## Exercise
All lines from the one with "Wrap output in <instances>...</instances>. I" through the last are to be given again exactly as they stand in the data below, and only those.

## Input for this task
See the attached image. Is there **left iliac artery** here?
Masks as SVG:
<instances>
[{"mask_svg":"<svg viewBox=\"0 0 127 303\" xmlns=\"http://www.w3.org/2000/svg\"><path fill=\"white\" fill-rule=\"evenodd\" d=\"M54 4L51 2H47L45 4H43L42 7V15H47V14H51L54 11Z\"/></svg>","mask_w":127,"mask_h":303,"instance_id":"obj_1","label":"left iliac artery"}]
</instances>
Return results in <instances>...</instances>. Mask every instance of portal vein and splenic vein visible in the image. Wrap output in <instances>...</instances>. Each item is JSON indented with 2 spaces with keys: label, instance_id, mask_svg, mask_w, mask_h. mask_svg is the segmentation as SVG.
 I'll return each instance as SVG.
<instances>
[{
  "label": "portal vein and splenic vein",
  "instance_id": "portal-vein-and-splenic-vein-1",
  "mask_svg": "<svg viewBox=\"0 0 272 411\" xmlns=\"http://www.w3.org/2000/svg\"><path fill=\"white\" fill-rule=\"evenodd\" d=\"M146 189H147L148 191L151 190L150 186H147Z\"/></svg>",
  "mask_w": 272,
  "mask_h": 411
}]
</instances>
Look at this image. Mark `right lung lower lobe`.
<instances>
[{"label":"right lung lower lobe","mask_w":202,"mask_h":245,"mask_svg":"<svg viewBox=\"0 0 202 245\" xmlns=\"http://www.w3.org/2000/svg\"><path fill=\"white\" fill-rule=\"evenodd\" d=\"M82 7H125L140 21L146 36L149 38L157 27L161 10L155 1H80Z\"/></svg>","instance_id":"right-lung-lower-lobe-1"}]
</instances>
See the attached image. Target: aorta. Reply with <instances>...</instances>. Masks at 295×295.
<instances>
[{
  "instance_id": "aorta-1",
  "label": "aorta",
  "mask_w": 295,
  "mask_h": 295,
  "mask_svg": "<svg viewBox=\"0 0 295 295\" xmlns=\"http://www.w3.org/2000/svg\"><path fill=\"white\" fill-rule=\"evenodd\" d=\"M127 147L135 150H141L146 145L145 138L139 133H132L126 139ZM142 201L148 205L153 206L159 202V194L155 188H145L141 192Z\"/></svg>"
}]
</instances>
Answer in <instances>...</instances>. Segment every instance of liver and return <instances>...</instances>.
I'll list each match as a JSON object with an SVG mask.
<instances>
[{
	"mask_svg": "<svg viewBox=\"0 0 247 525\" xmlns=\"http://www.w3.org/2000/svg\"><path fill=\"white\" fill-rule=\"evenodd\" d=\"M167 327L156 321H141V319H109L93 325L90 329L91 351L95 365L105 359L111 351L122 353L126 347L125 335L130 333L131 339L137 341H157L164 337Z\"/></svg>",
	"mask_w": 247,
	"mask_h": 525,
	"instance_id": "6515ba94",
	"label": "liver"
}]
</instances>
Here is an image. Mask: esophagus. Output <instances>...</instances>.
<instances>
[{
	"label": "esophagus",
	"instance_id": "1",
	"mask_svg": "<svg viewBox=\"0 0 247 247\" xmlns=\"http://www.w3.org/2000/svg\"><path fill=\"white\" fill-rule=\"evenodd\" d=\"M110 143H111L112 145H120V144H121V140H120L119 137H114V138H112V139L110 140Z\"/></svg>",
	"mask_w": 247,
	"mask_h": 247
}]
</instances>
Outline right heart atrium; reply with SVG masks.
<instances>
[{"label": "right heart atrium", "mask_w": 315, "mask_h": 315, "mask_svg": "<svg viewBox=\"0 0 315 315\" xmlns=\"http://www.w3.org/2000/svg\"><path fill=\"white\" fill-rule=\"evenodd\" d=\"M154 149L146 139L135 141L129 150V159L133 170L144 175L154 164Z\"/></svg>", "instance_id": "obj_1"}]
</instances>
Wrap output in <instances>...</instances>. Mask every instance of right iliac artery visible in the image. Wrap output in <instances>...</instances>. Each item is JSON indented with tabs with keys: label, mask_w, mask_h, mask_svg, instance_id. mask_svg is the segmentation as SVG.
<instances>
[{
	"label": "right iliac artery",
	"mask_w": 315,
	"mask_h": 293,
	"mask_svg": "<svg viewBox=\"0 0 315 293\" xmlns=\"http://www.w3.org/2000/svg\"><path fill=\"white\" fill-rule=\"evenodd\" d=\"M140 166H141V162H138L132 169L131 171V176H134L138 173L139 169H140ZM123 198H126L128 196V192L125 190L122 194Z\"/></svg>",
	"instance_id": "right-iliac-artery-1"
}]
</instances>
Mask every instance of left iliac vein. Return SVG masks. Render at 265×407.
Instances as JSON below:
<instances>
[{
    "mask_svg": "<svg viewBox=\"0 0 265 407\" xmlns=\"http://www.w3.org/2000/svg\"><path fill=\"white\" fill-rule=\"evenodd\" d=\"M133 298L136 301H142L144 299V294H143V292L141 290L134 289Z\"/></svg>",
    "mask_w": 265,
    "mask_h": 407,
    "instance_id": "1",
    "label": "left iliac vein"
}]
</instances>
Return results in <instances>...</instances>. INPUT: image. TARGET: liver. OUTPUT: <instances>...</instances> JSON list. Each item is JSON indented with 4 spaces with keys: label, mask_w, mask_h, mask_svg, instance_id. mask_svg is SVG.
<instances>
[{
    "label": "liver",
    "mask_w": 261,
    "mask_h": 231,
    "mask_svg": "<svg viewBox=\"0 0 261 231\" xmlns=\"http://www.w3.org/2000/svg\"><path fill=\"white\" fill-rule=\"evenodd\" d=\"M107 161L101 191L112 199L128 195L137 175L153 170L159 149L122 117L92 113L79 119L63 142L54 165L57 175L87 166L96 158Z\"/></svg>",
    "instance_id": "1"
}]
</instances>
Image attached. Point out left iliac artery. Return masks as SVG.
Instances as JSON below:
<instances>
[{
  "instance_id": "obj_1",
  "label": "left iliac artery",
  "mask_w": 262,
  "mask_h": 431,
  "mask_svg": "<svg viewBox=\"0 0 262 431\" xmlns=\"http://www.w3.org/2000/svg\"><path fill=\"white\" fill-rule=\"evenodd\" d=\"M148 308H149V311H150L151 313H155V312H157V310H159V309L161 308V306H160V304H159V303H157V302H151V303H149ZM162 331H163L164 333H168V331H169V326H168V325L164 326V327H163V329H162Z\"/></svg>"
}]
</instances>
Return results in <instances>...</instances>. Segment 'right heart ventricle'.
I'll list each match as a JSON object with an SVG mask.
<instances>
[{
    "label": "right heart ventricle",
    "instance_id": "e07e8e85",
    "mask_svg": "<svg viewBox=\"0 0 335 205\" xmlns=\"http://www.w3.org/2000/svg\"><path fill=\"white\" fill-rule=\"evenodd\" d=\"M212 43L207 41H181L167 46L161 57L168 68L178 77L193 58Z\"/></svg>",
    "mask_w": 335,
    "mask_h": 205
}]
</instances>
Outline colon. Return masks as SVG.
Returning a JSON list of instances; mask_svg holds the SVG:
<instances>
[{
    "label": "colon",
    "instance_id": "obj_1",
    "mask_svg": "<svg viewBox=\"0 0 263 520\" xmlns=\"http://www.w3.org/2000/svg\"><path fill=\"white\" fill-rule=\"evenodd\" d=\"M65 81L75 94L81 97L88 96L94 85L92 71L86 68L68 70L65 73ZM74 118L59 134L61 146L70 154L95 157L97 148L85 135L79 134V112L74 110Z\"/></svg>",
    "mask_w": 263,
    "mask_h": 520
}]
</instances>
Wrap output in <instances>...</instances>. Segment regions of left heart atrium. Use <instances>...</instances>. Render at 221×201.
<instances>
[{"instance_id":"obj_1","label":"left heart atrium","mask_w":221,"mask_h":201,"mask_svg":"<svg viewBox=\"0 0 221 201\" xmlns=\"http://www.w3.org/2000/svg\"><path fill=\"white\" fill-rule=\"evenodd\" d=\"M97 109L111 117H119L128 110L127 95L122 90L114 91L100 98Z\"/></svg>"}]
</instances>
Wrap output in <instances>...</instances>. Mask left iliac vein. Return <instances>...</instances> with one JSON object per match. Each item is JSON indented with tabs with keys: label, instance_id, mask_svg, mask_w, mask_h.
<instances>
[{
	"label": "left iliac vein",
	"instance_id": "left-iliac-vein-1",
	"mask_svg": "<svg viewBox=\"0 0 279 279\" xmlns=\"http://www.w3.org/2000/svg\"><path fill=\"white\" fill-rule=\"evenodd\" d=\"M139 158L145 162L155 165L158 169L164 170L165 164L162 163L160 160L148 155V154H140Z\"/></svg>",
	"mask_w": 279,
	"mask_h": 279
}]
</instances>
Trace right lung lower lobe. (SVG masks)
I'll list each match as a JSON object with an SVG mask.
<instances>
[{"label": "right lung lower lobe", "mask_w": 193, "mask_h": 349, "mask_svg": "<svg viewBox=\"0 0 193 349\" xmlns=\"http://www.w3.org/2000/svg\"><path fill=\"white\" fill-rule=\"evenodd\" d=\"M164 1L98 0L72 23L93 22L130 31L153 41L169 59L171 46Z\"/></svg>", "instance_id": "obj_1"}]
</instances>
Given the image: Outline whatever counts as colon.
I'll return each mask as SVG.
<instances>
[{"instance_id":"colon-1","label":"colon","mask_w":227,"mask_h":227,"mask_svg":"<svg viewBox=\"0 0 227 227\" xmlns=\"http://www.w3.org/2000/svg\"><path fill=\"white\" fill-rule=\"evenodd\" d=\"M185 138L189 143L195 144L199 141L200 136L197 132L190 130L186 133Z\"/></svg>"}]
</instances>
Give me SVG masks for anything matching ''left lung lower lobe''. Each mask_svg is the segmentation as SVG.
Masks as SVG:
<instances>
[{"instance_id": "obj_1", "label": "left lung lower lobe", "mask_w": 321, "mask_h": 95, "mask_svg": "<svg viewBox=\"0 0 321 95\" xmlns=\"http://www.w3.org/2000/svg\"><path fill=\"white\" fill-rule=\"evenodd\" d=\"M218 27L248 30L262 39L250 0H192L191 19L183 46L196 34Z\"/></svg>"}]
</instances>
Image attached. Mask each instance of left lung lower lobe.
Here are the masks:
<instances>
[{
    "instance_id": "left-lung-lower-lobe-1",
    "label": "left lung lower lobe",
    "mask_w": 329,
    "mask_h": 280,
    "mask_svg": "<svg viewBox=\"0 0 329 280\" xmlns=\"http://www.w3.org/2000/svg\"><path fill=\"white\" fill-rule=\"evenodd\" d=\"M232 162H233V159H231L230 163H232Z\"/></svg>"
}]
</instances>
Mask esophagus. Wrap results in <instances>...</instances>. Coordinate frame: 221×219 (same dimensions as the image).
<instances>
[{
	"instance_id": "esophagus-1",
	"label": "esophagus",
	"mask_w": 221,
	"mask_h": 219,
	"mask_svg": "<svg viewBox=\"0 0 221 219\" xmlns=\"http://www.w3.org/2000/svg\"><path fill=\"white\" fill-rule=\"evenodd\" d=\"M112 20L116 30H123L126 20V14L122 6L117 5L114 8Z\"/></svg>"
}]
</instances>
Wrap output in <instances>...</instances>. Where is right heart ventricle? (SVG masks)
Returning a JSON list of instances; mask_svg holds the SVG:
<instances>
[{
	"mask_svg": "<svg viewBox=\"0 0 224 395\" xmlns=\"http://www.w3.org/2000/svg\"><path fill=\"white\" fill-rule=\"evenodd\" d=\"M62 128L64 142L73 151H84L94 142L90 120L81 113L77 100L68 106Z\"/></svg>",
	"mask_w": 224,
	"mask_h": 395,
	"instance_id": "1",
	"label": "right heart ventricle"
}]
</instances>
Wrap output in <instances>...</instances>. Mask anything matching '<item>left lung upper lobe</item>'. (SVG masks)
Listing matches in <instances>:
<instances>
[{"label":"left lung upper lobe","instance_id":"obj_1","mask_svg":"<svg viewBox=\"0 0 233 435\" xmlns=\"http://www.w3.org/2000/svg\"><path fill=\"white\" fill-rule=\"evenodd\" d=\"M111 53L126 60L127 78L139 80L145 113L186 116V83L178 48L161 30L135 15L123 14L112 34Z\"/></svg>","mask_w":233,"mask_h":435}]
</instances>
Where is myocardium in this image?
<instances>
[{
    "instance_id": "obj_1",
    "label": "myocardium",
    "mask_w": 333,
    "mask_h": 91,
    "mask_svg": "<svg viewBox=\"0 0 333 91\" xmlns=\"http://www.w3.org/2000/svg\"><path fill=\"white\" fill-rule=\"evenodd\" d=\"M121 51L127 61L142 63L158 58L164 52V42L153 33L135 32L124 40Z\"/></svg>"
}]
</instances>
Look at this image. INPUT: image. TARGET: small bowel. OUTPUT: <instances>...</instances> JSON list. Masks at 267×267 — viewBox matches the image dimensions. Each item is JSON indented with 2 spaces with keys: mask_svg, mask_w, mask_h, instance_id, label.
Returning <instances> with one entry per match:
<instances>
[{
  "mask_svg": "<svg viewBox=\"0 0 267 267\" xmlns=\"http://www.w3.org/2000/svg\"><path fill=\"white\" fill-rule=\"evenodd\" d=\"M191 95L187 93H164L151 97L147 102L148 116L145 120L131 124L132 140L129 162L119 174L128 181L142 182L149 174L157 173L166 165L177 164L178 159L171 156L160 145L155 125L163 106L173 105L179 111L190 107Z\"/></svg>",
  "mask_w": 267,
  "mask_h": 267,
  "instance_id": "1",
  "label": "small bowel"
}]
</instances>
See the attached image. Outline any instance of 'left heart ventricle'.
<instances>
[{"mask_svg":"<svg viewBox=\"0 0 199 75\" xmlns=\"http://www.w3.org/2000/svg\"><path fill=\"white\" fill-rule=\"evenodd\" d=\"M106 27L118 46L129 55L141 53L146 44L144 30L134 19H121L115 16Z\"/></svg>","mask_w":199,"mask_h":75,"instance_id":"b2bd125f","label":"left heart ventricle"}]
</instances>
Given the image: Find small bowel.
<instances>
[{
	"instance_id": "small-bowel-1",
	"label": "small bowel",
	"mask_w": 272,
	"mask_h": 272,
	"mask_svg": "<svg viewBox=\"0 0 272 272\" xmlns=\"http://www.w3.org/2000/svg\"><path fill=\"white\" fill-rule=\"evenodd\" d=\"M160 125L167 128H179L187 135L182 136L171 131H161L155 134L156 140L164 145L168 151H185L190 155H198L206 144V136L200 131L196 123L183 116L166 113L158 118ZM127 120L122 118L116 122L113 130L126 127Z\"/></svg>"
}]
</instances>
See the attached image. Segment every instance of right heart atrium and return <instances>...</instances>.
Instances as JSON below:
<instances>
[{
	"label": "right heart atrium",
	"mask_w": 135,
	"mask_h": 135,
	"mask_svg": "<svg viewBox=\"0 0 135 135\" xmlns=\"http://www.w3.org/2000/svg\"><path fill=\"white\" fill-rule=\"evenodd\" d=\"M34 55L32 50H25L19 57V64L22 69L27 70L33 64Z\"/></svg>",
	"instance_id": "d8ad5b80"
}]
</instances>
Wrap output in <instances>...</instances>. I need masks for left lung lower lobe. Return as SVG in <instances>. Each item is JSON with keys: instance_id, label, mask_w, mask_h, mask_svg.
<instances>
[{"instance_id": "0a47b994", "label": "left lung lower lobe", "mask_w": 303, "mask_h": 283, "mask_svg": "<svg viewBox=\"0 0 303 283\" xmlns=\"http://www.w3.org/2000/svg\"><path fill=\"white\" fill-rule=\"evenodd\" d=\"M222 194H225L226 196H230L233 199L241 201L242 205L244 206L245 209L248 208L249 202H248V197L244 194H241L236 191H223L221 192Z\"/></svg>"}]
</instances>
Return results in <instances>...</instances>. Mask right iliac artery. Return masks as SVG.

## Answer area
Wrap output in <instances>...</instances>. I need masks for left lung lower lobe. Return as SVG in <instances>. Each item is JSON with keys: instance_id, label, mask_w, mask_h, mask_svg.
<instances>
[{"instance_id": "0a47b994", "label": "left lung lower lobe", "mask_w": 303, "mask_h": 283, "mask_svg": "<svg viewBox=\"0 0 303 283\" xmlns=\"http://www.w3.org/2000/svg\"><path fill=\"white\" fill-rule=\"evenodd\" d=\"M222 194H225L226 196H230L233 199L241 201L242 205L244 206L245 209L248 208L249 202H248V197L244 194H241L236 191H223L221 192Z\"/></svg>"}]
</instances>
Return results in <instances>...</instances>. Mask right iliac artery. Return masks as SVG.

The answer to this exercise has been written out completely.